No More Drafts: How to Seal Your Windows

– iStock 840517406 – No More Drafts: How to Seal Your Windows

Winter may be on its way out but that doesn’t mean you want to let all of your warm air out. And while you can’t stop the cold, you can stop it from coming into your home via drafty windows and doors. There are a few easy, inexpensive things you can do to seal out the cold.

DIY Window Seal Options

A trip to your neighborhood hardware or home-improvement store can lead to a number of solutions. Here are a few:

Caulking is a great option. It can be applied around window trim, and the joints of the trim and between the trim and the window frame. Make sure the caulk you choose is nontoxic and suitable for indoors. Latex is recommended. Before you caulk, clean the window and the areas where you plan to apply, so you don’t trap dust and such.

You also can remove trim to seal between it and the frame. Insulating foam or insulation works great for this. Once you’ve done that, replace the trim and seal any gaps with caulk.

Weatherstripping also is an inexpensive way to create a strong seal to keep the cold outside. The foam stripping attaches to the edge of the window or door, so when closed it forms a barrier to drafts.

If you don’t want to open the windows throughout the winter, clear plastic film works great for sealing things up tight. Sold in kits, plastic can be cut to size. A hair dryer is all you need to stretch the film tight and lock it in place for the whole season.
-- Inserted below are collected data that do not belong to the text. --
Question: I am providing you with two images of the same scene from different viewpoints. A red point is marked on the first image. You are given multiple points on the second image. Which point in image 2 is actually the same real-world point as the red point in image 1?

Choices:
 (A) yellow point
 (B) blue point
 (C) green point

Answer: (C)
Window Coverings to Add Protection

Window coverings can add a layer of defense, too. Similar to curling up under a warm, fuzzy blanket, putting energy-efficient, cold-resistant shades or curtains on your windows can keep things toasty. There are a variety of styles and choices, ranging from high-end to budget-friendly. If you can’t find these at your home improvement retailer, a home goods store or discount big-box chain will carry them and might offer better pricing, too.

You also can layer your curtains and drapes to add extra protection.

Just like curtains and shades can serve as a buffer for the whole window, “draft dodgers” or “snakes” can do so at the lower edges of your windows or doors. Simple fabric tubes filled with rice, they can be bought or even made at home (some of a certain age might even remember making them in home economics class). Place them at the bottom of the door and the bottom of the window on the sill to stop any heat leaking.

If you’re looking for an option that can be reused season after season and are willing spend a little more, storm windows are a good choice. Interior storm windows provide an extra layer of protection between your cozy home and the cold, attaching to the window frame to reduce air leaks.

If you know you’re leaking heat, but don’t know exactly where, invest in an energy audit, where a professional can use infrared cameras and blowers to find all the places the warmth is escaping and the cold is finding its way in.